Prompt: Print, word for word, the line containing "Segment: <item>right heart" and all lines beneath it to the end of the entries below. Pictures do not belong in the copy.

Extracted material:
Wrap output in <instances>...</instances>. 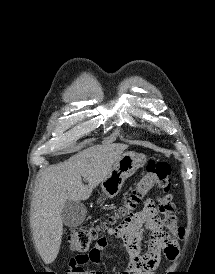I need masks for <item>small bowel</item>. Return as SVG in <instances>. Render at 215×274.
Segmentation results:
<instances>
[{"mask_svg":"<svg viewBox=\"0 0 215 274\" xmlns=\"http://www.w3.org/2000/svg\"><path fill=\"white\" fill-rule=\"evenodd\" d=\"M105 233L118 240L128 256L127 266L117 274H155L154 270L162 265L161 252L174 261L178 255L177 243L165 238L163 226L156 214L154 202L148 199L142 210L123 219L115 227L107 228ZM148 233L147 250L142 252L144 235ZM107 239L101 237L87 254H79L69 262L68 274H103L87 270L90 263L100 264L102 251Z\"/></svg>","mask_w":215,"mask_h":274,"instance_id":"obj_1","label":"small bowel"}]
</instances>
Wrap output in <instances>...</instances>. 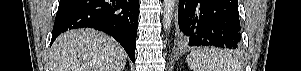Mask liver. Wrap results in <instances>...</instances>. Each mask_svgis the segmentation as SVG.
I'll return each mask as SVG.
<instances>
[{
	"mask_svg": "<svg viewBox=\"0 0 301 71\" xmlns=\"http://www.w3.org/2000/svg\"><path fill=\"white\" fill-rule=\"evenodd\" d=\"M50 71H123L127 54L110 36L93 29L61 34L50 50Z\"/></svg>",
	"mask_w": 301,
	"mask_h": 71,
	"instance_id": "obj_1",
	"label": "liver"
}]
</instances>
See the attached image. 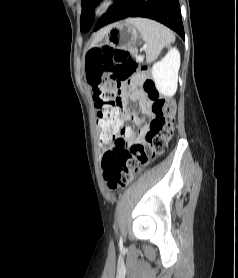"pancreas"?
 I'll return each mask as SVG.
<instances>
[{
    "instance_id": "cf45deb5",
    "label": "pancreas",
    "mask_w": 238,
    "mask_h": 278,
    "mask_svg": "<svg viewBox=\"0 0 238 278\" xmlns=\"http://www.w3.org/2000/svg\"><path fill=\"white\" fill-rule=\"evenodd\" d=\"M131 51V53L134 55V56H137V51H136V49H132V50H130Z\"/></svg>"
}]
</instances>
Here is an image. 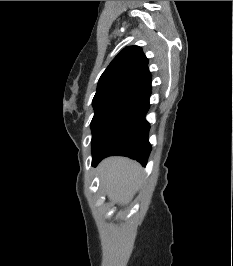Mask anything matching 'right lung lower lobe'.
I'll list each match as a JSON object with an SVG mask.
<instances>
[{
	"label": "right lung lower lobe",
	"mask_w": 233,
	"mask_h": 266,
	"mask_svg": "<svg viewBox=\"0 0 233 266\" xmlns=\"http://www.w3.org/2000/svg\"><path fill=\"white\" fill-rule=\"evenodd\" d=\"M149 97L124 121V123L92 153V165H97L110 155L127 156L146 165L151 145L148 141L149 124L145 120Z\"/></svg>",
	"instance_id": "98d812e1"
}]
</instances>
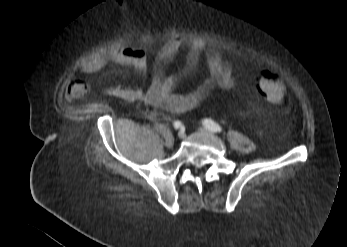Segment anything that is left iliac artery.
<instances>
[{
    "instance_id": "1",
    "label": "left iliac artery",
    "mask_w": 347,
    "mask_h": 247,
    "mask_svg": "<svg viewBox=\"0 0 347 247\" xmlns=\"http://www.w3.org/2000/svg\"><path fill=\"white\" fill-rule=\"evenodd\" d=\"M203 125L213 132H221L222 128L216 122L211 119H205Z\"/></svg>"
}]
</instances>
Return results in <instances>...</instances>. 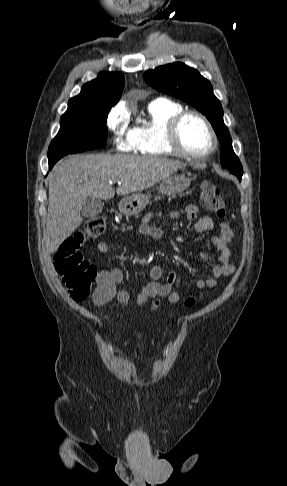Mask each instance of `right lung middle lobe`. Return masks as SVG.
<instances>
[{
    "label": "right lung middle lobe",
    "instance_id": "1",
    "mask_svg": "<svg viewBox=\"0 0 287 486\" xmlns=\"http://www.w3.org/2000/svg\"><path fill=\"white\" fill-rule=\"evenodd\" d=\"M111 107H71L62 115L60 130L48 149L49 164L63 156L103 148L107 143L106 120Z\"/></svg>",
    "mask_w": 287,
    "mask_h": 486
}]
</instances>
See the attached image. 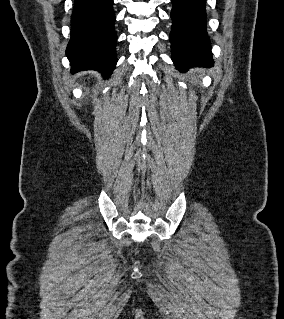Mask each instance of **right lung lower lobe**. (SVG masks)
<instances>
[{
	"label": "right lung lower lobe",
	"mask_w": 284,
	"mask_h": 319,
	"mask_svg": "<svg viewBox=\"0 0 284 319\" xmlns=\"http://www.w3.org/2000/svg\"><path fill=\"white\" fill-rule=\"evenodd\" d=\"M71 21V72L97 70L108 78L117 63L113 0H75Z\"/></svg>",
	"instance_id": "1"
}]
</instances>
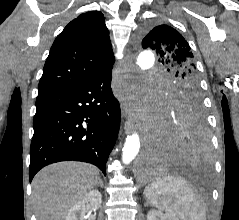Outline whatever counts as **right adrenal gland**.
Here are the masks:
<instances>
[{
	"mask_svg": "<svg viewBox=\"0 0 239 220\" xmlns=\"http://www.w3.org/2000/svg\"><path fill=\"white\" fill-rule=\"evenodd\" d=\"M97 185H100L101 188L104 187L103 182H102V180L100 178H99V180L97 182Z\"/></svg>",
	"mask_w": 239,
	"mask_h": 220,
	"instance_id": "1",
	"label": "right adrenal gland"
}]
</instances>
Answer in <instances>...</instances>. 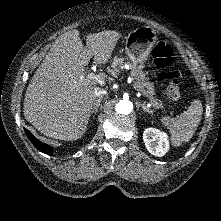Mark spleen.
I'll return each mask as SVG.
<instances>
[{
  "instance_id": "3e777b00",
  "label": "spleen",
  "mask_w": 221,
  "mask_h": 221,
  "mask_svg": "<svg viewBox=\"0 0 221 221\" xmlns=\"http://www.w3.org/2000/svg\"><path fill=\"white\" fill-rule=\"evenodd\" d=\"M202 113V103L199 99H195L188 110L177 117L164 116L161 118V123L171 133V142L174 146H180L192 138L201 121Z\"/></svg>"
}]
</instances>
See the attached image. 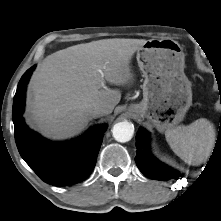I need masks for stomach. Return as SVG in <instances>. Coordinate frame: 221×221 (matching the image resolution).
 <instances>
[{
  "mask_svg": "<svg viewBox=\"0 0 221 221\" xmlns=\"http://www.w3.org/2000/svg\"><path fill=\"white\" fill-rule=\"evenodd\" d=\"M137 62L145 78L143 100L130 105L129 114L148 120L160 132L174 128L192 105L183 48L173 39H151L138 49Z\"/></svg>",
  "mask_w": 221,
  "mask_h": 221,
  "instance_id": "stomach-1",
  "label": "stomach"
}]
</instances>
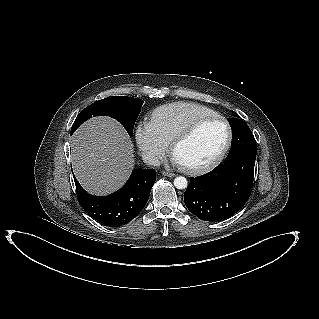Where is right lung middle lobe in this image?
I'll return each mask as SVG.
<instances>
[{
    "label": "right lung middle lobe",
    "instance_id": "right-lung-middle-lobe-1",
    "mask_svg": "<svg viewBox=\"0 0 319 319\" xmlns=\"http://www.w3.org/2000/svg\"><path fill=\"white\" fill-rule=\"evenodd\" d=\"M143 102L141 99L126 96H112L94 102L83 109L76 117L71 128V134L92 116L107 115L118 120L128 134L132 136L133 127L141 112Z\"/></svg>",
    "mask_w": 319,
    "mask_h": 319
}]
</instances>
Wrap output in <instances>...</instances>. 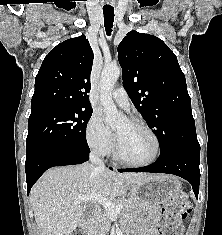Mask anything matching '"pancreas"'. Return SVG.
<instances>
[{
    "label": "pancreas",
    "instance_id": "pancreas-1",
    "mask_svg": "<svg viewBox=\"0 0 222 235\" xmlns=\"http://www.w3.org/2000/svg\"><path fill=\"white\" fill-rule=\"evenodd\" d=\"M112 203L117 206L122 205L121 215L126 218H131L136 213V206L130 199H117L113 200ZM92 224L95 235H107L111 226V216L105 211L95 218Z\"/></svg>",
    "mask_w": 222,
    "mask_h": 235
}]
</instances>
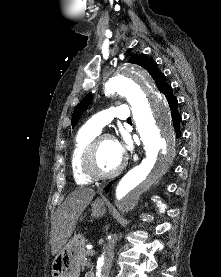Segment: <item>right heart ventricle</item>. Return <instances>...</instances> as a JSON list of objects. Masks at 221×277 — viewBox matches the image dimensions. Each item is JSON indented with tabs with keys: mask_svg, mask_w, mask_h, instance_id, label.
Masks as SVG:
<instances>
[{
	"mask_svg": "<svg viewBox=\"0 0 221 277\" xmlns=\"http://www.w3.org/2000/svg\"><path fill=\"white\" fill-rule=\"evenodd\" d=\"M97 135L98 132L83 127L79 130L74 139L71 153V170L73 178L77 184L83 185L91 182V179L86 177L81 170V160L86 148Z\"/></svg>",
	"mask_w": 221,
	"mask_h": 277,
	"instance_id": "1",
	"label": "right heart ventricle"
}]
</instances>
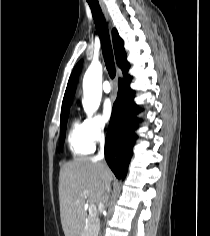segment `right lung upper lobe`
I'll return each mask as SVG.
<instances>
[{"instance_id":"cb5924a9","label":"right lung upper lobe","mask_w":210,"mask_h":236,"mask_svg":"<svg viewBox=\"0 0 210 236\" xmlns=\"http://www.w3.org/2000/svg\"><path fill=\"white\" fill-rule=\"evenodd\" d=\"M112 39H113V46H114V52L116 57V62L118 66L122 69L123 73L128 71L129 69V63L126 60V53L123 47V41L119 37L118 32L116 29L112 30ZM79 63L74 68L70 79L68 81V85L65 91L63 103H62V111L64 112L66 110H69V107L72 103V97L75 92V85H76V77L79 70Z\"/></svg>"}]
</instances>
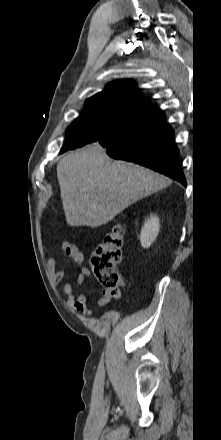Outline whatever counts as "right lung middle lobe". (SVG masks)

Reply to the exercise:
Segment: <item>right heart ventricle</item>. Return <instances>...</instances> as a JSON list of objects. Masks at 221×277 — viewBox matches the image dimensions. Each item is JSON indented with tabs with keys: mask_svg, mask_w, mask_h, instance_id, label.
Masks as SVG:
<instances>
[{
	"mask_svg": "<svg viewBox=\"0 0 221 277\" xmlns=\"http://www.w3.org/2000/svg\"><path fill=\"white\" fill-rule=\"evenodd\" d=\"M97 135L98 132L83 127L79 130L74 139L71 153V170L73 178L77 184L83 185L91 182V179L86 177L81 170V160L86 148Z\"/></svg>",
	"mask_w": 221,
	"mask_h": 277,
	"instance_id": "1",
	"label": "right heart ventricle"
}]
</instances>
segment `right lung upper lobe`
I'll return each mask as SVG.
<instances>
[{"instance_id":"cb5924a9","label":"right lung upper lobe","mask_w":210,"mask_h":236,"mask_svg":"<svg viewBox=\"0 0 210 236\" xmlns=\"http://www.w3.org/2000/svg\"><path fill=\"white\" fill-rule=\"evenodd\" d=\"M112 39H113V46H114V52L116 57V62L118 66L122 69L123 73L128 71L129 69V63L126 60V53L123 47V41L119 37L118 32L116 29L112 30ZM79 63L74 68L70 79L68 81V85L65 91L63 103H62V111L64 112L66 110H69V107L72 103V97L75 92V85H76V77L79 70Z\"/></svg>"}]
</instances>
Outline whatever counts as "right lung middle lobe". (SVG masks)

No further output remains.